Interloom, a Munich-based startup, just secured $16.5 million in seed funding to tackle one of enterprise AI’s toughest challenges: capturing the tacit knowledge that formal documentation misses. Their secret weapon is a context graph, a dynamic, real-world map of how operational decisions are actually made, learned from millions of cases, emails, tickets, and transcripts rather than static manuals.

Most AI agents stumble because they can process instructions but lack the nuanced judgment seasoned employees build over years – like knowing why standard procedures fail on specific days or in unique situations. Interloom’s platform continuously absorbs solved cases, adding to a shared institutional memory that doesn’t vanish when veteran workers retire or leave. This is pressing given around 10,000 baby boomers exit the US workforce daily, accelerating knowledge loss at a time organizations push AI to automate complex tasks.

How Interloom’s context graph works in real enterprises

Interloom’s CEO, Fabian Jakobi, uses the metaphor of Google Maps to explain their product: just as navigation apps learn traffic patterns to recommend routes, Interloom learns the actual processes experts use to solve problems inside an organization. This approach is far more adaptive than relying on written instructions, capturing about 70% of operational decisions that rarely get documented. The company’s early traction includes big names like Zurich Insurance, JLL, Fiege Logistics, Commerzbank, and Volkswagen.

For example, at Commerzbank, Interloom analyzed millions of customer support emails against existing internal documents and reduced the discrepancy between actual practices and documented processes from roughly 50% to just 5%. Zurich Insurance awarded Interloom an internal AI prize for an underwriting use case, beating out 2,000 AI startups. This validates that understanding context – not just raw data – makes AI practical and valuable in complex environments.

Investment backs context-driven AI beyond robotic process automation

The investment, led by DN Capital with Bek Ventures and Air Street Capital, signals confidence in Interloom’s approach. Guy Ward Thomas from DN Capital, who previously backed Cognigy – Europe’s largest AI exit with a $955 million acquisition – notes the critical importance of organization-specific context for enterprise AI success. Bek Ventures’ Mehmet Atici, an early UiPath backer, sees AI agents as the next evolution beyond robotic process automation (RPA), ushering in a new era of enterprise automation.

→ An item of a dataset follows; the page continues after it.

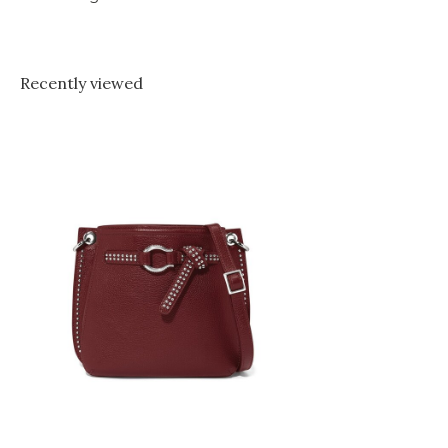
Recently viewed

Interloom’s $16.5 million injection follows their initial $3 million seed round after emerging from stealth in early 2024. Operating out of Munich, Berlin, and London, the startup is well positioned at the intersection of AI and enterprise operations, translating implicit expert knowledge into a resource AI systems can finally tap.

The challenge they address is a perennial enterprise headache: how to standardize and scale complex, expert-driven work without losing what makes it effective. As AI continues to infiltrate business processes, capturing the evolving ’how’ behind human decisions could be the difference between clunky bots and truly smart automation.